Ma che cos’è il gender? La “teoria del gender” è un’invenzione secondo la quale esisterebbe un complotto orchestrato da una non ben identificata lobby gay colpevole di strumentalizzare i bambini istigandoli all’omosessualità, distruggere le differenze biologiche tra maschile e femminile, insegnare ai bambini a masturbarsi negli asili e incoraggiarli a giochi erotici.
Secondo il dottor Paolo Antonelli, psicologo, psicoterapeuta e dottore di ricerca presso l’Università di Firenze: “questa inesistente teoria è frutto dell’attività di gruppi di cattolici, o meglio, di ultra cattolici, di cattolici oltranzisti, che hanno usato, distorcendoli, anzi stravolgendone il significato, per le proprie esigenze propagandistiche-fideistiche, concetti e studi che in realtà sono stati vitali, come detto, per contrastare forme di prevaricazione basate sul genere, violenza e discriminazione sessista, bullismo, anche omofobico, all’interno delle scuole e nella società nel suo complesso.”

Gli studi sul genere - i cosiddetti “gender studies”, nati in America negli anni ’50 - sono un campo di indagine interdisciplinare che si interroga sul genere e sul modo in cui la società, nel tempo e a latitudini diverse, ha interpretato e alimentato le differenze tra il maschile e il femminile, legittimando non solo disparità tra uomini e donne, ma anche negando il diritto di cittadinanza ai non eterosessuali.
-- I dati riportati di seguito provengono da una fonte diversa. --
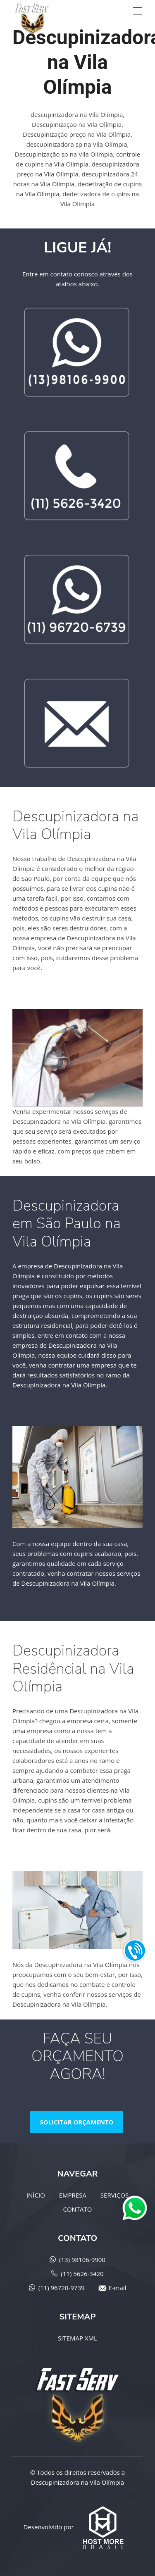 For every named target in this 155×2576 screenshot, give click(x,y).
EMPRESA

Grazie agli studi di genere si è potuto anzitutto mettere in discussione il sistema di sottomissione delle donne, favorendo l’acquisizione da parte loro di diritti fondamentali come l’autodeterminazione sessuale e la facoltà di decidere del proprio corpo. A partire dagli studi di genere è possibile proporre modelli culturali e educativi più rispettosi di tutte le persone e dei vari modi di vivere la propria identità. Gli studi di genere non negano le differenze e le varianti di genere, ma le studiano per capirle meglio.

L’AIP - Associazione Italiana Psicologi - ha ritenuto opportuno intervenire per rasserenare il dibattito nazionale sui temi della diffusione degli studi di genere e orientamento sessuale nelle scuole italiane e per chiarire l’inconsistenza scientifica del concetto di “ideologia del gender”:
Lo scopo di tali attività è quello di “fare chiarezza sulle dimensioni costitutive della sessualità e dell’affettività, favorendo una cultura delle differenze e del rispetto della persona umana in tutte le sue dimensioni e mettendo in atto strategie preventive adeguate ed efficaci capaci di contrastare fenomeni come il bullismo omofobico, la discriminazione di genere, il cyberbullismo”.
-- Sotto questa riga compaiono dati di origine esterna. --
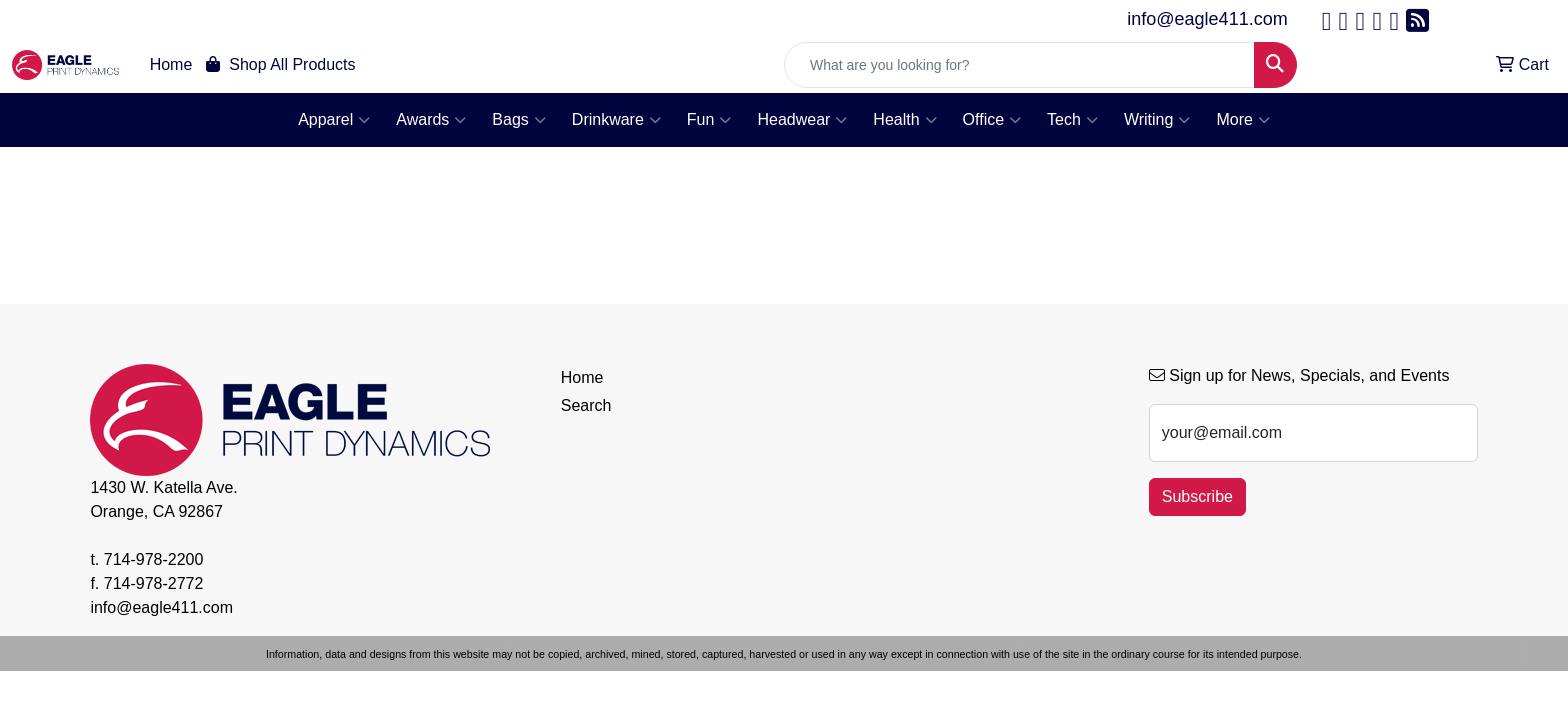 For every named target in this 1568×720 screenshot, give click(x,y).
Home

L’AIP ha contemporaneamente riconosciuto il contributo che i gender studies hanno apportato alla riduzione dei pregiudizi e delle discriminazioni basati sul genere e l’orientamento sessuale:
“Le evidenze empiriche raggiunte da questi studi mostrano che il sessismo, l’omofobia, il pregiudizio e gli stereotipi di genere sono appresi sin dai primi anni di vita e sono trasmessi attraverso la socializzazione, le pratiche educative, il linguaggio, la comunicazione mediatica, le norme sociali” (AIP, comunicato stampa del 9 settembre 2015).

Per tutti questi motivi RAOT invita tutta la cittadinanza a partecipare al proprio evento, perché la conoscenza è la prima arma per combattere le discriminazioni.